That preparation is more than a documented plan sitting in a SharePoint folder. Mature organisations now run regular simulations – tabletop exercises, red team engagements, full-scale “war games” – where incident response is tested under realistic pressure.

The reason is simple: when a real incident happens, there is no time to learn. Roles must be clear. Decisions must be pre-authorised. Escalation paths must be understood. The first hour of a serious incident sets the trajectory for the next three months.

Across Zero Trust, automation, segmentation, compliance and response, one pattern repeats: security that is designed in holds up. Security that is added on does not.

From principles to practice: how NetNordic helps

Assumed Breach is a mindset, but translating it into architecture, operations and governance is where most organisations struggle. This is where having the right partner matters.

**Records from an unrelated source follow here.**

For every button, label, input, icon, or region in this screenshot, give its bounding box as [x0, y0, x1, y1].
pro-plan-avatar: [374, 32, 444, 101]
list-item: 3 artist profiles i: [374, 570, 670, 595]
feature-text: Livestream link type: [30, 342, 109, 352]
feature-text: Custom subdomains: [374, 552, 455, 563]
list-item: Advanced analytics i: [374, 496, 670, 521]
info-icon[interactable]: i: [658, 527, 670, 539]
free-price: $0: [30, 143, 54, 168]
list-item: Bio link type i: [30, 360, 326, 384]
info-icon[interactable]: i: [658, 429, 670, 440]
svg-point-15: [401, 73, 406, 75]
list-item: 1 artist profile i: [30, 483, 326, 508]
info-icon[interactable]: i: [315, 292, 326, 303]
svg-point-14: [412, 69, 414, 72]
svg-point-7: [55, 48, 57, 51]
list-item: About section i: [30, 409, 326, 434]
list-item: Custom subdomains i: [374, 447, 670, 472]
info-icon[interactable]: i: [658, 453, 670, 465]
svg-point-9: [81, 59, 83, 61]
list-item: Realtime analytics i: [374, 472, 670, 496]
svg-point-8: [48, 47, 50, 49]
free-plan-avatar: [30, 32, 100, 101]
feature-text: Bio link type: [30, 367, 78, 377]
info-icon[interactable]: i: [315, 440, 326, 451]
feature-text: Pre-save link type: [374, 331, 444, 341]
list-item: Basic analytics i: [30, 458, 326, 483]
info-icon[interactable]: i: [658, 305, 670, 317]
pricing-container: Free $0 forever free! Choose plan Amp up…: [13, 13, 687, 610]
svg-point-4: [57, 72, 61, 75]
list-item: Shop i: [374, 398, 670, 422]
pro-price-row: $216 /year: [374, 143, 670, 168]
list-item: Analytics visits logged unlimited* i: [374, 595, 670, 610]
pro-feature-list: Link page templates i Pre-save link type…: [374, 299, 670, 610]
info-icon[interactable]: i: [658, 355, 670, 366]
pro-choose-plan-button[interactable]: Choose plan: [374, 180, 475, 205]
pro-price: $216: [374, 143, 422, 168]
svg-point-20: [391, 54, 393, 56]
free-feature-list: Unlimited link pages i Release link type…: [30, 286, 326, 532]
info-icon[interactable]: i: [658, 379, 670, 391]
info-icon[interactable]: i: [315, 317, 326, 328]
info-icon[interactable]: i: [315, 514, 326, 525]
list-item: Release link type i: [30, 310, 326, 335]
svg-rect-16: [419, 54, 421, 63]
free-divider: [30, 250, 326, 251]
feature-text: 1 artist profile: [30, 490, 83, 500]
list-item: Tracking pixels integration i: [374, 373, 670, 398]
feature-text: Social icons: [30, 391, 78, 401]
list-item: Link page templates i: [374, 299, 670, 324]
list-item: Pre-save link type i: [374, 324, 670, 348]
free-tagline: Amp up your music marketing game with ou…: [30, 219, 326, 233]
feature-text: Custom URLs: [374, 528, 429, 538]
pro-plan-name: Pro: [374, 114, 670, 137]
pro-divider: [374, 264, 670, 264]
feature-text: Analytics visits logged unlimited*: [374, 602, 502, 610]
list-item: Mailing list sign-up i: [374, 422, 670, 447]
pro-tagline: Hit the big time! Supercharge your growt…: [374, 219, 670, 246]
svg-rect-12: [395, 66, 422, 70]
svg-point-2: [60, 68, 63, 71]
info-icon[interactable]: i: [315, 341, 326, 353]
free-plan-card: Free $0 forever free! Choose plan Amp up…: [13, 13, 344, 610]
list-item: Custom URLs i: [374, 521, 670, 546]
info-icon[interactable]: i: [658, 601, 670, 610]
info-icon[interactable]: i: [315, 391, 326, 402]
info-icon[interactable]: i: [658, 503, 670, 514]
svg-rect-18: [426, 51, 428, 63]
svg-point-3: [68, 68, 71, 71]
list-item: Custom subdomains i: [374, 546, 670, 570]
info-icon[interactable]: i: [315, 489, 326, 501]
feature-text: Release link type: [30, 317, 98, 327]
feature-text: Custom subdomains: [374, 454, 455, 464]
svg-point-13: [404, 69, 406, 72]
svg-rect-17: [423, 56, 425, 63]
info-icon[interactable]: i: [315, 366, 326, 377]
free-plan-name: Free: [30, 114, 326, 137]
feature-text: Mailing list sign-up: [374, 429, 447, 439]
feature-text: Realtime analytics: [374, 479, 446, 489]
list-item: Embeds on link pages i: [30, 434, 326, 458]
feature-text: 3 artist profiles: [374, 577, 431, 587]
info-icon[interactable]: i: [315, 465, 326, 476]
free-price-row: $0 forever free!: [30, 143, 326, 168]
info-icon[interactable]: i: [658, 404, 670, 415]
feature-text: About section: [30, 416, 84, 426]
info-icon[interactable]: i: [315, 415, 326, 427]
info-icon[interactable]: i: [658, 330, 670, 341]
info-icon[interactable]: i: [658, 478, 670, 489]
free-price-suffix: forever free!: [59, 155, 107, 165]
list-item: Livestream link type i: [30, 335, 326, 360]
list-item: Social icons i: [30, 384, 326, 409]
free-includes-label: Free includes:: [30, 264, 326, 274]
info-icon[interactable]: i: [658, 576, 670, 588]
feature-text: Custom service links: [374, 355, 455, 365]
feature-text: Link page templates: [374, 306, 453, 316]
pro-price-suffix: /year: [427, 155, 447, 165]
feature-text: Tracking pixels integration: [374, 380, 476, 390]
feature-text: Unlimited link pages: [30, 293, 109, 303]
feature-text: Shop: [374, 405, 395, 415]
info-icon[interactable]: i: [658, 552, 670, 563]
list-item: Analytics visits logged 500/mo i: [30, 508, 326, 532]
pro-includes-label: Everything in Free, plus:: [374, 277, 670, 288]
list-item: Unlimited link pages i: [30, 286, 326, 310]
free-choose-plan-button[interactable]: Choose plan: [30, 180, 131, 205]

NetNordic works with Nordic organisations across power, public sector, finance and enterprise to translate these principles into practical, resilient architectures. That includes:

  • Cyber Advisory – strategy, architecture reviews, NIS2 readiness and Zero Trust roadmaps
  • Offensive Security – penetration testing, Red Team and Assumed Breach exercises to validate defences against real attacker behaviour
  • Managed SOC – 24/7 detection and response, built on the assumption that something will eventually get through
  • Secure infrastructure and network services – designed with segmentation, automation and resilience as defaults

The goal is not perfect prevention. It is designed resilience: systems that contain threats, operations that respond effectively, and a business that keeps running.

Frequently asked questions

What is the Assumed Breach mindset? Assumed Breach is a cybersecurity approach built on the expectation that prevention will sometimes fail. Instead of relying solely on keeping attackers out, it focuses on designing systems, processes and response capabilities that contain the impact when a breach occurs.

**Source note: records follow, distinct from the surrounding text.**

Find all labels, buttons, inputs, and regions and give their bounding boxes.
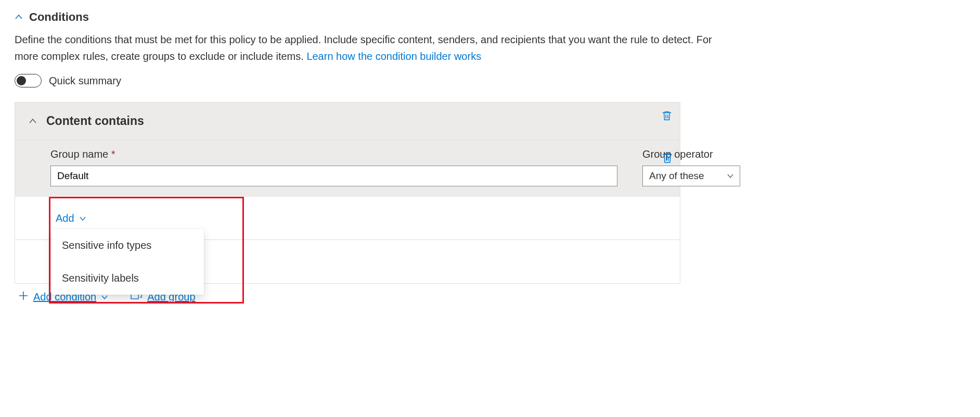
menu-item-sensitive-info-types[interactable]: Sensitive info types: [51, 229, 204, 262]
conditions-section-header: Conditions: [15, 10, 965, 24]
group-name-input[interactable]: [50, 166, 617, 186]
group-operator-select[interactable]: Any of these: [642, 166, 740, 186]
group-name-field: Group name *: [50, 148, 617, 186]
add-dropdown-menu: Sensitive info types Sensitivity labels: [51, 229, 204, 295]
group-operator-field: Group operator Any of these: [642, 148, 740, 186]
toggle-knob: [17, 76, 26, 85]
group-name-label-text: Group name: [50, 148, 108, 160]
panel-title: Content contains: [46, 114, 144, 128]
learn-link[interactable]: Learn how the condition builder works: [306, 50, 481, 62]
add-dropdown-button[interactable]: Add: [56, 212, 86, 224]
delete-group-button[interactable]: [661, 151, 674, 164]
menu-item-sensitivity-labels[interactable]: Sensitivity labels: [51, 262, 204, 295]
group-operator-label: Group operator: [642, 148, 740, 160]
section-description: Define the conditions that must be met f…: [15, 31, 732, 65]
delete-panel-button[interactable]: [661, 110, 674, 122]
quick-summary-row: Quick summary: [15, 74, 965, 87]
panel-header: Content contains: [15, 103, 680, 140]
quick-summary-label: Quick summary: [49, 75, 121, 87]
operator-value: Any of these: [649, 170, 704, 182]
plus-icon: [19, 291, 28, 303]
section-title: Conditions: [29, 10, 89, 24]
content-contains-panel: Content contains Group name * Group oper…: [15, 102, 680, 284]
add-area: Add Sensitive info types Sensitivity lab…: [15, 197, 680, 283]
group-name-label: Group name *: [50, 148, 617, 160]
chevron-up-icon[interactable]: [29, 117, 37, 125]
group-config-row: Group name * Group operator Any of these: [15, 140, 680, 197]
required-asterisk: *: [111, 148, 115, 160]
chevron-up-icon[interactable]: [15, 13, 23, 21]
chevron-down-icon: [80, 212, 86, 224]
chevron-down-icon: [727, 170, 733, 182]
add-label: Add: [56, 212, 74, 224]
quick-summary-toggle[interactable]: [15, 74, 42, 87]
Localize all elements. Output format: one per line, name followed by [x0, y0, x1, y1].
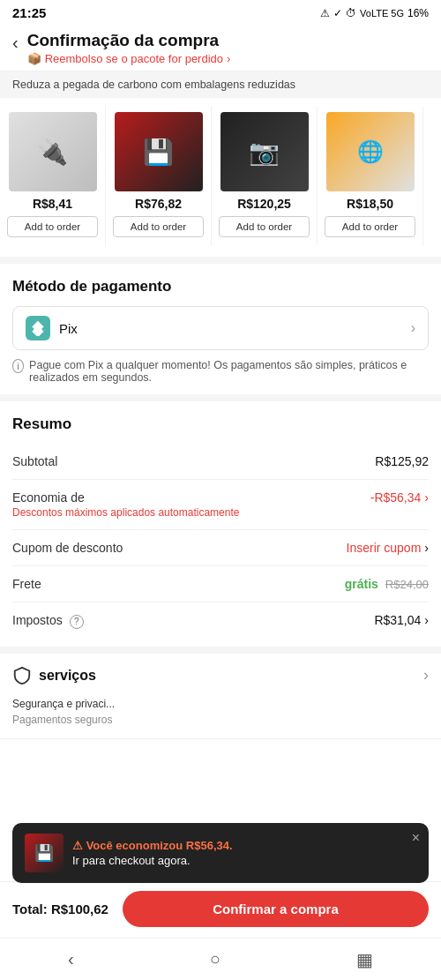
bottom-bar: Total: R$100,62 Confirmar a compra: [0, 881, 441, 938]
status-time: 21:25: [12, 5, 46, 20]
savings-sublabel[interactable]: Descontos máximos aplicados automaticame…: [12, 506, 239, 519]
product-card-0: 🔌 R$8,41 Add to order: [0, 107, 106, 246]
taxes-label: Impostos ?: [12, 613, 84, 629]
savings-label-group: Economia de Descontos máximos aplicados …: [12, 490, 239, 519]
add-to-order-3[interactable]: Add to order: [325, 216, 415, 237]
secure-payments-label: Pagamentos seguros: [12, 714, 429, 726]
services-left: serviços: [12, 666, 96, 685]
product-price-1: R$76,82: [113, 197, 204, 211]
payment-section: Método de pagamento Pix › i Pague com Pi…: [0, 264, 441, 384]
clock-icon: ⏱: [346, 7, 356, 19]
package-icon: 📦: [27, 52, 41, 65]
status-bar: 21:25 ⚠ ✓ ⏱ VoLTE 5G 16%: [0, 0, 441, 24]
product-price-3: R$18,50: [325, 197, 415, 211]
info-circle-icon: i: [12, 359, 24, 373]
summary-section-title: Resumo: [12, 415, 429, 433]
payment-left: Pix: [26, 316, 78, 340]
pix-icon: [26, 316, 50, 340]
product-card-1: 💾 R$76,82 Add to order: [106, 107, 212, 246]
savings-chevron-icon: ›: [424, 490, 429, 505]
summary-row-taxes[interactable]: Impostos ? R$31,04 ›: [12, 602, 429, 640]
signal-icon: VoLTE 5G: [360, 8, 404, 19]
summary-row-savings[interactable]: Economia de Descontos máximos aplicados …: [12, 480, 429, 530]
toast-product-image: 💾: [25, 834, 64, 872]
services-main-label: serviços: [39, 668, 96, 684]
taxes-value: R$31,04 ›: [374, 613, 429, 627]
savings-value: -R$56,34 ›: [370, 490, 429, 505]
payment-section-title: Método de pagamento: [12, 278, 429, 295]
carbon-notice: Reduza a pegada de carbono com embalagen…: [0, 71, 441, 98]
add-to-order-0[interactable]: Add to order: [7, 216, 98, 237]
chevron-right-icon: ›: [227, 52, 230, 65]
product-card-2: 📷 R$120,25 Add to order: [212, 107, 318, 246]
back-button[interactable]: ‹: [12, 33, 19, 53]
add-to-order-2[interactable]: Add to order: [219, 216, 310, 237]
toast-title: ⚠ Você economizou R$56,34.: [72, 839, 233, 852]
toast-content: ⚠ Você economizou R$56,34. Ir para check…: [72, 839, 233, 867]
product-card-3: 🌐 R$18,50 Add to order: [318, 107, 423, 246]
page-title: Confirmação da compra: [27, 31, 231, 50]
warning-icon: ⚠: [320, 7, 330, 19]
confirm-purchase-button[interactable]: Confirmar a compra: [123, 891, 429, 927]
coupon-chevron-icon: ›: [424, 541, 429, 555]
check-icon: ✓: [333, 7, 342, 19]
toast-notification: 💾 ⚠ Você economizou R$56,34. Ir para che…: [12, 823, 429, 883]
battery-icon: 16%: [407, 7, 429, 19]
header-text: Confirmação da compra 📦 Reembolso se o p…: [27, 31, 231, 65]
shield-icon: [12, 666, 32, 685]
nav-home-button[interactable]: ○: [192, 942, 238, 976]
summary-row-subtotal: Subtotal R$125,92: [12, 444, 429, 480]
security-privacy-label: Segurança e privaci...: [12, 698, 115, 710]
ram-image: 💾: [115, 112, 203, 191]
page-header: ‹ Confirmação da compra 📦 Reembolso se o…: [0, 24, 441, 71]
toast-amount: R$56,34.: [186, 839, 233, 852]
add-to-order-1[interactable]: Add to order: [113, 216, 204, 237]
subtotal-value: R$125,92: [375, 454, 429, 468]
nav-recents-button[interactable]: ▦: [339, 942, 391, 977]
services-chevron-icon: ›: [423, 666, 429, 685]
shipping-value: grátis R$24,00: [345, 577, 429, 591]
original-shipping-price: R$24,00: [385, 578, 429, 591]
coupon-label: Cupom de desconto: [12, 541, 123, 555]
toast-ram-image: 💾: [25, 834, 64, 872]
toast-close-button[interactable]: ×: [412, 830, 420, 846]
ethernet-image: 🌐: [326, 112, 415, 191]
toast-body: Ir para checkout agora.: [72, 854, 233, 867]
payment-note: i Pague com Pix a qualquer momento! Os p…: [12, 359, 429, 384]
alert-icon: ⚠: [72, 839, 86, 852]
shipping-label: Frete: [12, 577, 41, 591]
products-row: 🔌 R$8,41 Add to order 💾 R$76,82 Add to o…: [0, 107, 441, 246]
services-labels: serviços: [39, 668, 96, 684]
cable-image: 🔌: [9, 112, 97, 191]
coupon-value: Inserir cupom ›: [347, 541, 429, 555]
section-divider-1: [0, 257, 441, 264]
pix-label: Pix: [59, 321, 78, 336]
product-price-2: R$120,25: [219, 197, 310, 211]
summary-section: Resumo Subtotal R$125,92 Economia de Des…: [0, 401, 441, 640]
savings-label: Economia de: [12, 490, 239, 505]
summary-row-coupon[interactable]: Cupom de desconto Inserir cupom ›: [12, 530, 429, 566]
status-icons: ⚠ ✓ ⏱ VoLTE 5G 16%: [320, 7, 429, 19]
payment-method-row[interactable]: Pix ›: [12, 306, 429, 350]
total-label: Total: R$100,62: [12, 901, 108, 916]
nav-back-button[interactable]: ‹: [50, 942, 92, 976]
products-section: 🔌 R$8,41 Add to order 💾 R$76,82 Add to o…: [0, 98, 441, 246]
section-divider-2: [0, 394, 441, 401]
taxes-info-icon[interactable]: ?: [70, 615, 84, 629]
product-image-3: 🌐: [326, 112, 415, 191]
product-image-1: 💾: [115, 112, 203, 191]
product-image-0: 🔌: [9, 112, 97, 191]
refund-notice[interactable]: 📦 Reembolso se o pacote for perdido ›: [27, 52, 231, 65]
subtotal-label: Subtotal: [12, 454, 57, 468]
services-section[interactable]: serviços ›: [0, 647, 441, 698]
payment-chevron-icon: ›: [411, 320, 415, 336]
free-shipping-label: grátis: [345, 577, 378, 591]
product-image-2: 📷: [220, 112, 309, 191]
taxes-chevron-icon: ›: [424, 613, 429, 627]
summary-row-shipping: Frete grátis R$24,00: [12, 566, 429, 602]
product-price-0: R$8,41: [7, 197, 98, 211]
nav-bar: ‹ ○ ▦: [0, 938, 441, 980]
services-sub-section: Segurança e privaci... Pagamentos seguro…: [0, 698, 441, 739]
security-row: Segurança e privaci...: [12, 698, 429, 710]
webcam-image: 📷: [220, 112, 309, 191]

How is Assumed Breach different from Zero Trust? Zero Trust is the architectural principle – never trust, always verify. Assumed Breach is the broader operational mindset that Zero Trust is often part of. Zero Trust answers how you design access; Assumed Breach answers why – because you are designing for the moment something gets through.

Is Assumed Breach relevant for small and mid-sized organisations? Yes. In fact, smaller organisations often benefit more, because they have less capacity to absorb a major incident. The principles – least privilege, segmentation, tested response – scale down as well as they scale up.

How does Assumed Breach align with NIS2? NIS2 explicitly requires risk management, incident response and supply chain security. An Assumed Breach architecture addresses these requirements by design, rather than as a separate compliance exercise.

Where should an organisation start? Most organisations get the highest leverage from three things: a current-state assessment of identity and access, a review of network segmentation (especially between IT and OT), and a tested incident response plan. These three alone close the majority of the gap.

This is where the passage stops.